Clint Horvath's Blank Cavas is a wonderful film for budding filmmakers to watch. A jazz filled journey through one man's life, Blank Canvas shows that it is possible to make the feature film of one's dreams. One of the most interesting aspects of Clint's film is his use of natural lighting.
The protagonist Enrique, is living in an apartment without electricty. So Clint lights the place with a multitude of candles. This practical lighting adds a unique sense of contrast and warmth that makes for some of the best shots of the film. One scene even makes some comedic use of the candles, as Enrique, in order to hide from a date proceeds to blow out all the candles one by one. This scene in addition to being one of the most funny, is also one of the best shot. It goes to show that beautiful shots can be made, even with little to no budget.

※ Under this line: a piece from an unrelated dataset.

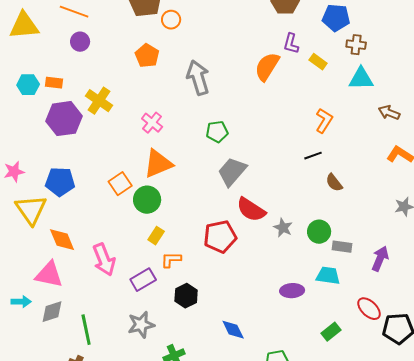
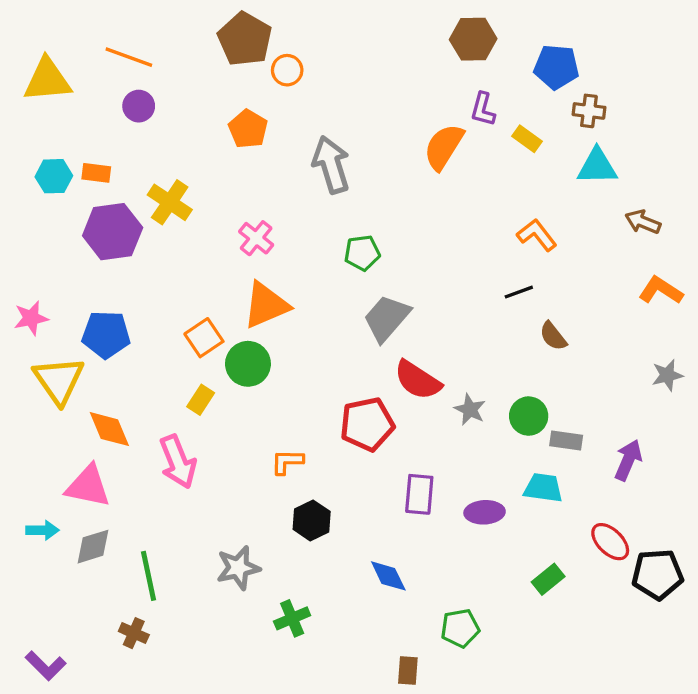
orange L-shape: (324, 121) -> (537, 235), turned -70
yellow rectangle: (156, 236) -> (201, 400), moved
purple rectangle: (143, 280) -> (419, 494), moved, turned -55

Plain daylight serves as another source of lighting for Clint, as Enrique and other characters are often contrasted with large swaths of white sunlight. Many scenes which may have felt plain, were made to feel more artistic by exploiting sunlight. For instance when Enrique enters the art gallery the 2nd time he emerges from a collection of out of focus sunlight. He the steps into a close up, where he is backlit and contrasted with the light he emerged from. This shot takes the simple action of walking into an art gallery and makes it interesting.
Later on in the film, Enrique stands in front of the same gallery and begins to have an inspirational chat about art with a homeless man. This scene really gets at the heart of the film, all while being lit with practical lights. Clint frames both men with tight close - ups and litters the background with out of focus street lights. This creates a beauty that directly correlates with what the homeless man and Enrique are chatting about. To be considered an artist you don't have to get your work into an art gallery, you must merely love what you do and strive to create. Clint created art with this scene, even though it was not filmed in the typical artistically staged way. Instead he used the practical lights and became as creative as possible. It seems he took his script's advice to heart.
Filmmakers should take a look at Blank Canvas and use it as inspiration to create their own projects. If one man with just practical lights can make a feature film, then so can someone else.